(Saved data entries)

= Beginning of Section =

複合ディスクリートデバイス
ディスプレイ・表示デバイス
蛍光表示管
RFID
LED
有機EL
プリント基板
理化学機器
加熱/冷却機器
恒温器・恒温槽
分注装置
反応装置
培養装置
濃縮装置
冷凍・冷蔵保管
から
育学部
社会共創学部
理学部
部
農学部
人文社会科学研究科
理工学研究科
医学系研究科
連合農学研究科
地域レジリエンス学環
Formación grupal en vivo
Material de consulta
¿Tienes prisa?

= End of Section =
= Beginning of Section =

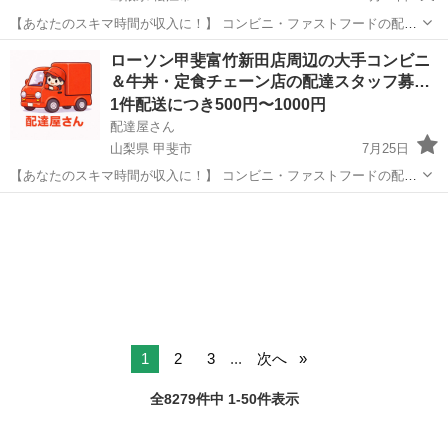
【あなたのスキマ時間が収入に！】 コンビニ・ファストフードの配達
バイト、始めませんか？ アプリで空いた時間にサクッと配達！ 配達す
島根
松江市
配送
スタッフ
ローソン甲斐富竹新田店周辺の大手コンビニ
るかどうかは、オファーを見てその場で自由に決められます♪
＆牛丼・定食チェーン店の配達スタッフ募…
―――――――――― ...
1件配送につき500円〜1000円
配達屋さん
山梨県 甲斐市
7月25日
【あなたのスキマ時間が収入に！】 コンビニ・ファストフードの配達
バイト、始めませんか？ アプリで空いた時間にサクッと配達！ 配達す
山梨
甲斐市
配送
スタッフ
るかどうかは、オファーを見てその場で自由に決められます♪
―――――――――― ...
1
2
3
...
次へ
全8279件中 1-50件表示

= End of Section =
= Beginning of Section =

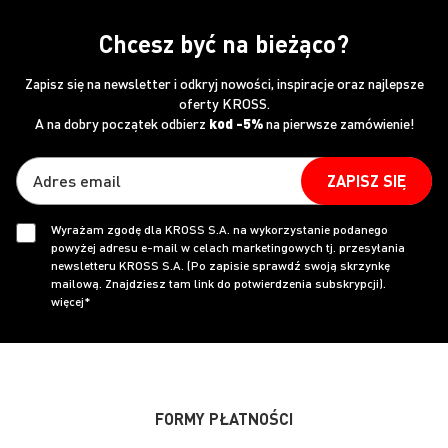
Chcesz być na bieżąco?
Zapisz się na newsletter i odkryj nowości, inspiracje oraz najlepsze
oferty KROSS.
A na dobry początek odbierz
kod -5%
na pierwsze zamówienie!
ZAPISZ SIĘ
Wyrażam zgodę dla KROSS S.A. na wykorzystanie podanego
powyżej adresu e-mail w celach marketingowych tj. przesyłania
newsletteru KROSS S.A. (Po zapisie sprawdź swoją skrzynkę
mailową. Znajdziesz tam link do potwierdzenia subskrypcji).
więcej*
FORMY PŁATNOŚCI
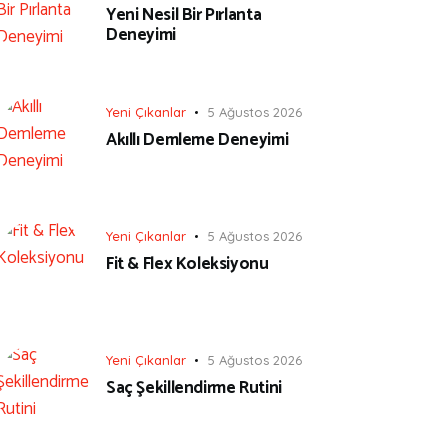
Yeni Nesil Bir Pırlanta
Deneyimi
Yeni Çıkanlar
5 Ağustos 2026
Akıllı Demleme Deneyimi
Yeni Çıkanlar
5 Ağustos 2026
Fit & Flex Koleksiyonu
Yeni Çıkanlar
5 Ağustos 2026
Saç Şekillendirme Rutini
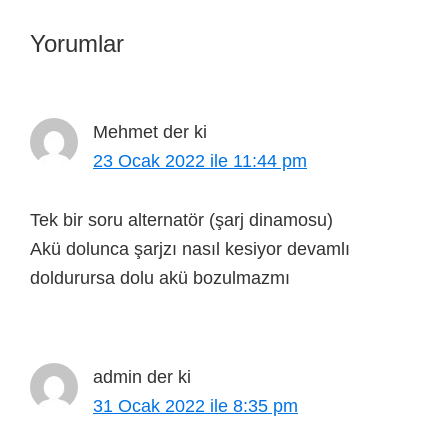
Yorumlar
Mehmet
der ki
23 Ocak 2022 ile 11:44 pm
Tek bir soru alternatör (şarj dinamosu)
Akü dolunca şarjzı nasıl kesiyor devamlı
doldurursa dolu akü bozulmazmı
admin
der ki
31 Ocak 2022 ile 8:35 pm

= End of Section =

List the lines of the entries that include "KROSS".

> [Answer section]
oferty KROSS.
Wyrażam zgodę dla KROSS S.A. na wykorzystanie podanego
newsletteru KROSS S.A. (Po zapisie sprawdź swoją skrzynkę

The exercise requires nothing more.